Towe has also enjoyed a long association with Darts World, for which he remains a contributor. “It was July 1984 when I began writing for Darts World, the then editor Tony Wood inviting me to do a monthly column, which like the Mail column over the years has grown and grown. With regards to me writing mainly about the amateur game it’s because that was the scene I was heavily involved in myself, playing some seven nights and Sunday lunch times in addition to County, Super League, knockouts, competitions and exhibitions around the country, plus I also wanted the everyday amateur player to get a mention for his six darts game, his 180 or any other achievement as he or she may never get another mention in their darting life and the report, their name in print, would be something they could treasure forever. Also the Mail wanted a darts
column to cover their distribution area and there was more amateur than professional games to
cover each week and so much more to write about.” Alan has really carved out a special space for amateur darts reporting through his work.

“Until the Coronavirus interruption,” he continued, “I had not missed a column in all of my 48 years of writing, either for the Mail or Darts World. On the rare occasions we took a holiday I would take my laptop with
me and write the reports up, even when we went on a couple of cruises abroad I did the same and
then e-mailed them to wherever they had to go.”

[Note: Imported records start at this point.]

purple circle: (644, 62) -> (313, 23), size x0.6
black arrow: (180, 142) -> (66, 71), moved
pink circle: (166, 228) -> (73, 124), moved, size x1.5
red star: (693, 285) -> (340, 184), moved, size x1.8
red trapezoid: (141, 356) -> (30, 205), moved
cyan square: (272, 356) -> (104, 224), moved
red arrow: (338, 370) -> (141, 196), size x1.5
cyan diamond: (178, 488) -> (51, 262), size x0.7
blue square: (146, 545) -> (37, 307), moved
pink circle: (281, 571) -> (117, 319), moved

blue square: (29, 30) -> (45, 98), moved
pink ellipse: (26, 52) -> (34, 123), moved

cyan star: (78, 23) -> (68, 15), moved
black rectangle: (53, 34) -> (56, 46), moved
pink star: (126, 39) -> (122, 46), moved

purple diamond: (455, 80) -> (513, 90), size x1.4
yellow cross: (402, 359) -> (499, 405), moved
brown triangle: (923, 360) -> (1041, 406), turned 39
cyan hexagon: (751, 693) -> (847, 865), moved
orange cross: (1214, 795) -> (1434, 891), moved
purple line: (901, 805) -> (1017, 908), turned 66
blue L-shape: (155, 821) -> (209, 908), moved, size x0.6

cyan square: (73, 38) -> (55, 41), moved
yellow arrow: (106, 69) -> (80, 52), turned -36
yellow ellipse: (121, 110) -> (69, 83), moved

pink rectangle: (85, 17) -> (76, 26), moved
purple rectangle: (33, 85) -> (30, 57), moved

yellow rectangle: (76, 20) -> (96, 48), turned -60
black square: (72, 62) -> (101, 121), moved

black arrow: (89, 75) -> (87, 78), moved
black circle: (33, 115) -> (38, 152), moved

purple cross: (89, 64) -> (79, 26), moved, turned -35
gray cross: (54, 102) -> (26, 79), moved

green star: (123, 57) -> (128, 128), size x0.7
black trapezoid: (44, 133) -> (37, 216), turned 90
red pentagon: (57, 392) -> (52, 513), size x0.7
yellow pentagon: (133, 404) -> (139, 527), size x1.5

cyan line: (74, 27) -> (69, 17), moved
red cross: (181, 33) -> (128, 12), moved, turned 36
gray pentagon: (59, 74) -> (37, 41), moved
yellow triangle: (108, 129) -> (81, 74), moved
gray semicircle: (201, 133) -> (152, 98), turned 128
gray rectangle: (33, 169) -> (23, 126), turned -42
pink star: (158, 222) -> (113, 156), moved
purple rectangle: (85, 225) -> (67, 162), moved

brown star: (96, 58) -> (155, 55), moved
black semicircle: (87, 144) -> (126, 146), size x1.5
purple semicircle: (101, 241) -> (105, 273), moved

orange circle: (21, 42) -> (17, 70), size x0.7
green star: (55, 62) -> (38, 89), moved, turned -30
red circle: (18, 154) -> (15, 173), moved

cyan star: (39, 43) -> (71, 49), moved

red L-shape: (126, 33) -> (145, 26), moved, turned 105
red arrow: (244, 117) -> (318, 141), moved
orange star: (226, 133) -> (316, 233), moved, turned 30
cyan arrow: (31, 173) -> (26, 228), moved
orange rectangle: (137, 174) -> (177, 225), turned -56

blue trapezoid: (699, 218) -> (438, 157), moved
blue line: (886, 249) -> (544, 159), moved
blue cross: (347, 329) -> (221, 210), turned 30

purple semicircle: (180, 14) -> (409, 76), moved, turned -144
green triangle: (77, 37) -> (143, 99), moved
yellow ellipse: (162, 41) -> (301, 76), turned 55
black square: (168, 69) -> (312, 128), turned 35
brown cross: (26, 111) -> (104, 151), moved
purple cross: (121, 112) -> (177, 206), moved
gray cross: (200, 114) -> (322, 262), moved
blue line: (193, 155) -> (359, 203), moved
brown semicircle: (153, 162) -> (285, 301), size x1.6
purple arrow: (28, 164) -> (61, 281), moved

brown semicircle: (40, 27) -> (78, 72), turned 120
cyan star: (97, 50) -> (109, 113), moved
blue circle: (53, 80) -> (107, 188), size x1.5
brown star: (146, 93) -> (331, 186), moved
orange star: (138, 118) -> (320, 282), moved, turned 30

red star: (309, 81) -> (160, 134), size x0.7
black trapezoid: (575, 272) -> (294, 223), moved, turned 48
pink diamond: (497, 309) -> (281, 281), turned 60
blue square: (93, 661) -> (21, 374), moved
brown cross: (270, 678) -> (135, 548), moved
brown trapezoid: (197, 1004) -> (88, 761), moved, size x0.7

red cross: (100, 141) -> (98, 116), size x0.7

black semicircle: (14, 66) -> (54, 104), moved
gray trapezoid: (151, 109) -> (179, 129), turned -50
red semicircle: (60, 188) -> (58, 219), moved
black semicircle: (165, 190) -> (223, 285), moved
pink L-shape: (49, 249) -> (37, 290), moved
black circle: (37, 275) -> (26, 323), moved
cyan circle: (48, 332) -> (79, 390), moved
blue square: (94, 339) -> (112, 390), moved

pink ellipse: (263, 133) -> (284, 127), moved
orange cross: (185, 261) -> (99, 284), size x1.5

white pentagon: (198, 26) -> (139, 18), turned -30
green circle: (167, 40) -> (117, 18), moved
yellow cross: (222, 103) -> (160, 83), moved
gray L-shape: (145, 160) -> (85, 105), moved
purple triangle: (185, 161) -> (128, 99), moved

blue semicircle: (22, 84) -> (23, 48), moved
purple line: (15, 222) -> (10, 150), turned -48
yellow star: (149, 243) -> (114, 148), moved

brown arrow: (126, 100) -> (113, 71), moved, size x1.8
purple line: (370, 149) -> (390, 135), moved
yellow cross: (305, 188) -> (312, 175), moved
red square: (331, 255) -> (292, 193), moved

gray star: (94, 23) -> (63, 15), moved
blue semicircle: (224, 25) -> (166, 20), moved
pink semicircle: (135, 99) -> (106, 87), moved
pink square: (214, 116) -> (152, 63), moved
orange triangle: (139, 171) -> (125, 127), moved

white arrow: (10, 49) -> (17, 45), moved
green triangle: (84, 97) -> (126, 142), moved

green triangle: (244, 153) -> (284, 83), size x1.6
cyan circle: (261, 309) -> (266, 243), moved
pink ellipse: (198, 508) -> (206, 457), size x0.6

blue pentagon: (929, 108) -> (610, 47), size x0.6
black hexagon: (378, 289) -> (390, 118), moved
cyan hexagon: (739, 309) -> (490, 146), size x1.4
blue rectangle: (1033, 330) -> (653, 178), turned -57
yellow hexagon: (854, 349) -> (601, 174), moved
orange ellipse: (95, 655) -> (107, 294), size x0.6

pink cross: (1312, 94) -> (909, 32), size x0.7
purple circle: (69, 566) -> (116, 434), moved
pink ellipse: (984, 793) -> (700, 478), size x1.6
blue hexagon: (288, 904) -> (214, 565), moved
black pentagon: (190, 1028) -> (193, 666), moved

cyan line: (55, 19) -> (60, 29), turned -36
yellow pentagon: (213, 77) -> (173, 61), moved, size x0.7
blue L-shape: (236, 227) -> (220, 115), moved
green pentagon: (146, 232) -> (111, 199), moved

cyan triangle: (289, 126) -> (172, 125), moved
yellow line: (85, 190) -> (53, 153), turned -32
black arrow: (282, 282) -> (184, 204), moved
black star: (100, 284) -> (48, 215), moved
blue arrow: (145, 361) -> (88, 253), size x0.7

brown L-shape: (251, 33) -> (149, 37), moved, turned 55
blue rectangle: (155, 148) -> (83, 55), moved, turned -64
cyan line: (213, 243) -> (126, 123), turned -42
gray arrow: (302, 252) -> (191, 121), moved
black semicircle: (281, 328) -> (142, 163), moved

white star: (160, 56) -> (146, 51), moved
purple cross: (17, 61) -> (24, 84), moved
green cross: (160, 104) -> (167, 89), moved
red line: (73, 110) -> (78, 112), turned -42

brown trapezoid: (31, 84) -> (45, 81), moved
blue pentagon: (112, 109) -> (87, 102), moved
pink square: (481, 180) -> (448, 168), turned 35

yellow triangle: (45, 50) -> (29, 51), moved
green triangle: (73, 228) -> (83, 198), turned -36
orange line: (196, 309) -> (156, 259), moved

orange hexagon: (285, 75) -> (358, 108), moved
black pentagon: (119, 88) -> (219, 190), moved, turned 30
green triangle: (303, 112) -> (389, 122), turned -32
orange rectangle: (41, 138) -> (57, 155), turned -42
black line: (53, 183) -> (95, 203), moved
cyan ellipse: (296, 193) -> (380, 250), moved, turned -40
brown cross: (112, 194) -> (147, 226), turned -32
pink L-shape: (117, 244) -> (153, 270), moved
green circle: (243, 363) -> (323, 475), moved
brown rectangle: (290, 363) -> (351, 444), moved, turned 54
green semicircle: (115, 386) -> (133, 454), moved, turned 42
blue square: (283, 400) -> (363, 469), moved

Alan is cautiously optimistic about the amateur game’s return post-Covid, not just after the hellish year caused by the pandemic but also after the saga of the BDO’s demise. “Coronavirus permitting I do believe we will get back, if not to 100% full playing as we did, back to some form of normality in the sport and with the introduction of the newly formed United Kingdom Darts Association (UKDA) I believe the future looks very promising with lots of opportunities for both the professionals and up-and-coming amateur players alike.”